In Südostasien zwingen Menschenhändler*innen ihre Opfer zum massenhaften Online-Betrug. Aktivist*innen werfen den Behörden vor, zu wenig dagegen zu unternehmen.

Das Angebot war zu verlockend, um es zu ignorieren: 1000 US-Dollar im Monat sollte Nop bekommen, dazu freie Kost und Logis. Mitten in der Pandemie, die die Wirtschaft seines Heimatlandes Thailand strangulierte, war der auf Facebook ausgeschriebene Job für den damals knapp 40-Jährigen ein Hoffnungsschimmer. Doch aus der Hoffnung wurde ein Albtraum. Nop wurde eingesperrt, erpresst und geschlagen. Monatelang lebte er in Angst. Inzwischen ist er wieder frei – doch andere versuchen nach wie vor, der Gewalt zu entkommen.

Nop, der seinen vollen Namen zum eigenen Schutz nicht nennen will, ist eines von Tausenden Opfern von Menschenhändler* innen, die ihr kriminelles Geschäftsmodell während der Coronakrise ins digitale Zeitalter gehoben haben – und Asiens Schwellenländer bis heute in Atem halten.

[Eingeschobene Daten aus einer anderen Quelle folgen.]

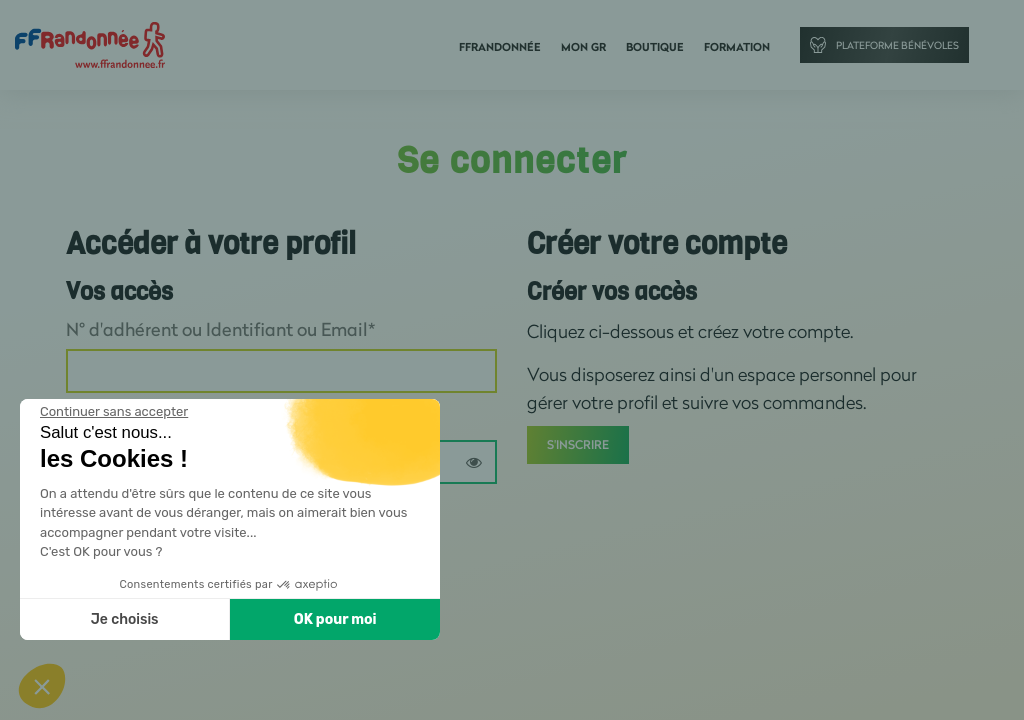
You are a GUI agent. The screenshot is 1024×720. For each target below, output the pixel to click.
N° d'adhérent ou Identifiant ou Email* (220, 329)
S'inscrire (578, 444)
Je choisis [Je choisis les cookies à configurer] (125, 619)
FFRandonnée (500, 47)
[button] (42, 686)
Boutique (655, 47)
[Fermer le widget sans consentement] (114, 412)
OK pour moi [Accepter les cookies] (335, 619)
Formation (737, 47)
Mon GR (583, 47)
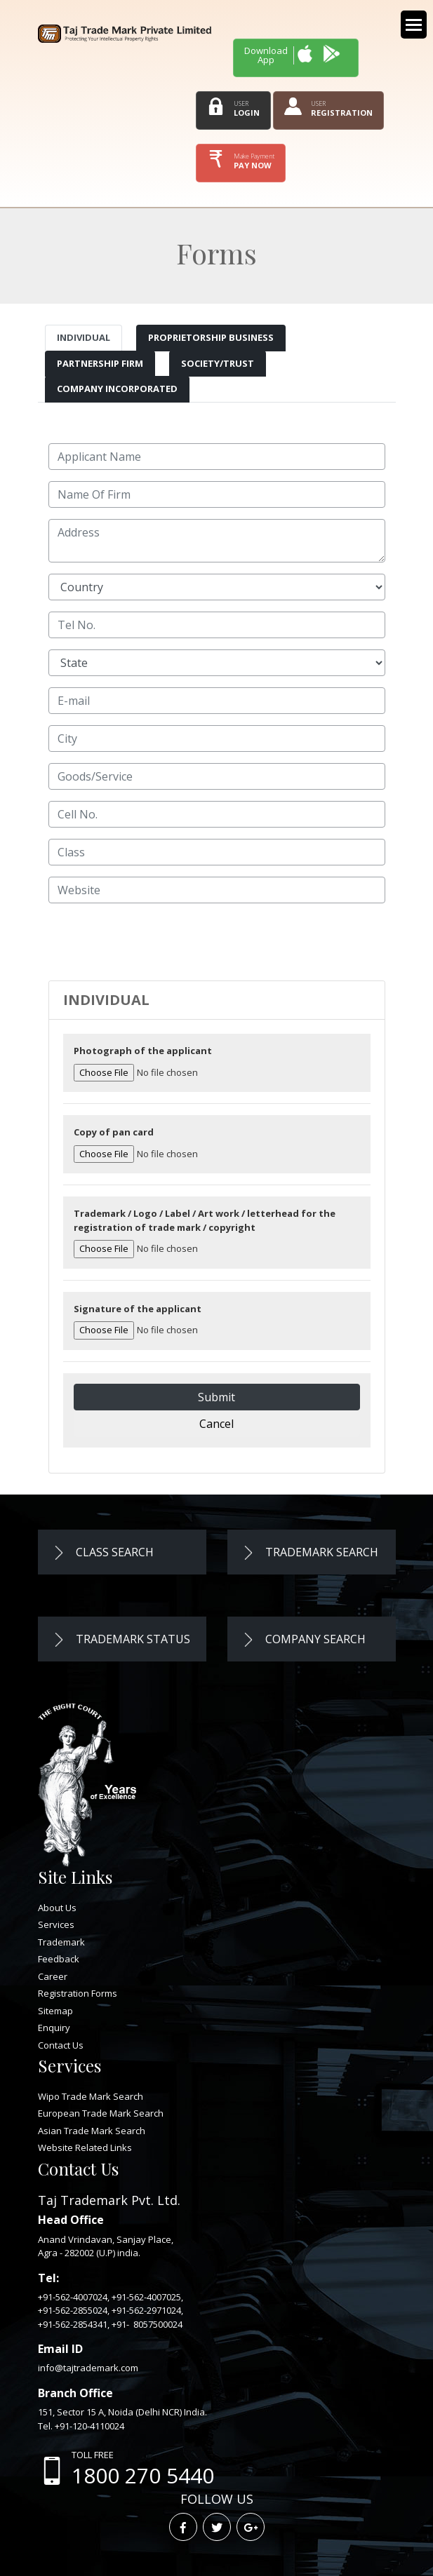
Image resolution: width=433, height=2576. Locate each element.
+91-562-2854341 (72, 2324)
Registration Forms (77, 1993)
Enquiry (54, 2027)
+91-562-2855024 (72, 2310)
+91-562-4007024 (72, 2297)
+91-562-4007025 (146, 2297)
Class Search (103, 1552)
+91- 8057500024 (147, 2324)
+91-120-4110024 (89, 2426)
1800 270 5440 (143, 2475)
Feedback (58, 1959)
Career (52, 1976)
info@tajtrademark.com (88, 2367)
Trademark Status (121, 1639)
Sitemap (55, 2010)
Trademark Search (309, 1552)
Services (56, 1924)
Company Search (303, 1639)
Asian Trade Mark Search (91, 2130)
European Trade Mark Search (101, 2113)
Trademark (61, 1942)
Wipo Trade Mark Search (90, 2096)
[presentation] (155, 942)
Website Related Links (85, 2147)
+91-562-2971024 (146, 2310)
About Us (57, 1907)
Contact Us (61, 2045)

Die Leute im Hintergrund, laut Behörden Verbrechersyndikate aus China, zwingen ihre Gefangenen zum massenhaften Online-Betrug im Schichtbetrieb. Wer zu wenig Geld erbeutet, wird bestraft. Wer entkommen will, riskiert sein Leben.

Angst und Scham

Beworben hatte sich Nop auf eine Bürostelle in einem Casino in Thailands Nachbarland Kambodscha. Als er Ende 2021 in der bei chinesischen Urlauber*innen beliebten Küstenstadt Sihanoukville ankam, merkte er sofort, dass etwas nicht stimmte. Er wurde in den vierten Stock eines Gebäudes gebracht, das ab diesem Moment zu seinem Gefängnis wurde. Die vermeintlichen Arbeitgeber*innen nahmen ihm seine Reisedokumente und sein Handy ab. «Ich wurde in einem Zimmer eingeschlossen », erzählt Nop Monate später vor Medienschaffenden im Bangkoker Auslandskorrespondentenclub. «Mir wurde in dem Augenblick klar: Ich war hereingelegt worden.»

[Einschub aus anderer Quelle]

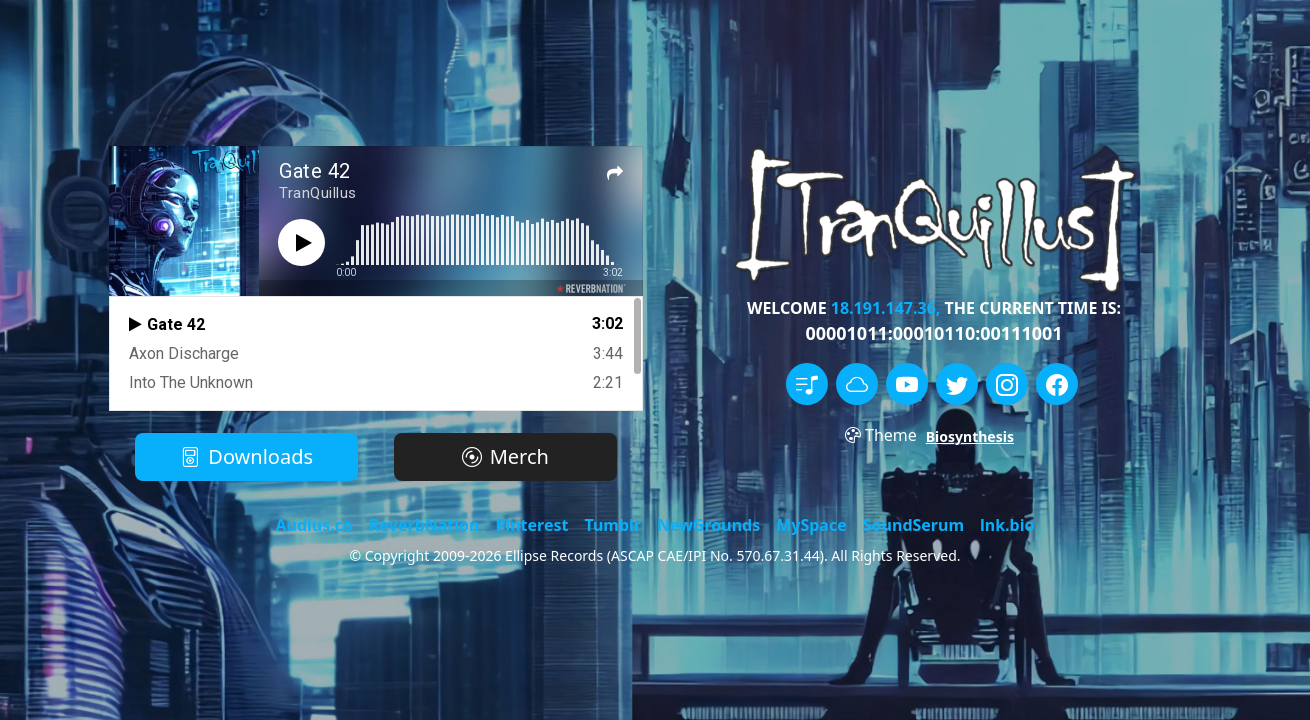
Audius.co (315, 525)
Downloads (246, 456)
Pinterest (531, 525)
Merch (505, 456)
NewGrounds (708, 525)
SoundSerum (913, 525)
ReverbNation (424, 525)
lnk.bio (1007, 525)
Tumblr (612, 525)
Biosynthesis (970, 436)
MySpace (811, 525)
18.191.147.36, (886, 308)
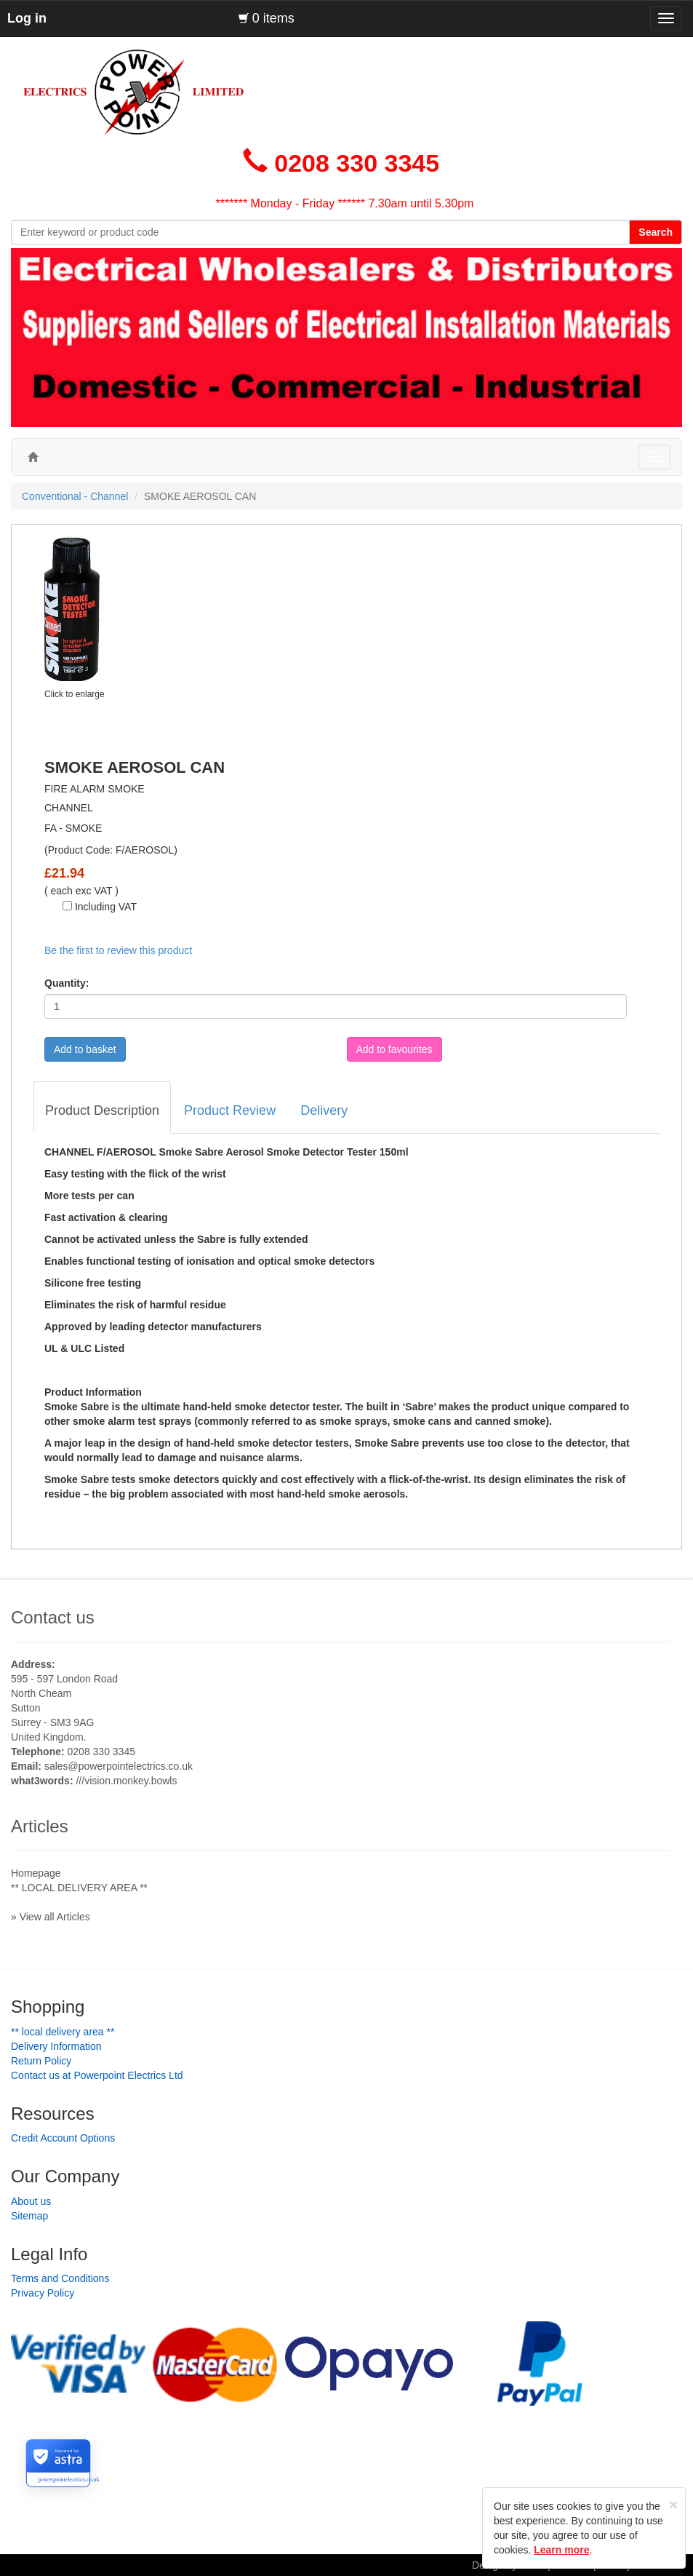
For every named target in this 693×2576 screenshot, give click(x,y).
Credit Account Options (63, 2138)
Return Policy (41, 2061)
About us (31, 2201)
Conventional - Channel (75, 496)
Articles (39, 1826)
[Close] (673, 2504)
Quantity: (66, 983)
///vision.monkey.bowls (126, 1780)
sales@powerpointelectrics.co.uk (118, 1766)
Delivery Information (56, 2046)
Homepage (36, 1873)
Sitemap (29, 2216)
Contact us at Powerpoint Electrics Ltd (97, 2075)
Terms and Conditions (60, 2278)
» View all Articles (50, 1917)
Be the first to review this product (118, 950)
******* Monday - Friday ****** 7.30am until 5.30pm (345, 203)
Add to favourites (394, 1049)
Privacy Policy (42, 2293)
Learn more (561, 2550)
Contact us (53, 1617)
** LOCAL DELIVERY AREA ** (79, 1887)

Nops Aufgabe lautete, Landsleute in Thailand um ihr Erspartes zu bringen.

Nop trägt eine Baseballkappe und eine Atemmaske, die fast sein gesamtes Gesicht verdeckt. Er will nicht erkannt werden – nicht nur aus Angst vor den Kriminellen, über die er spricht, sondern auch aus Scham über das, wozu er in seinem halben Jahr Gefangenschaft gezwungen wurde. Als Teil der gigantischen Betrugsmaschinerie, die kriminelle Banden in Kambodscha errichtet haben, wurde er dazu gebracht, selbst zum Täter zu werden. Seine Aufgabe lautete, Landsleute in Thailand um ihr Erspartes zu bringen.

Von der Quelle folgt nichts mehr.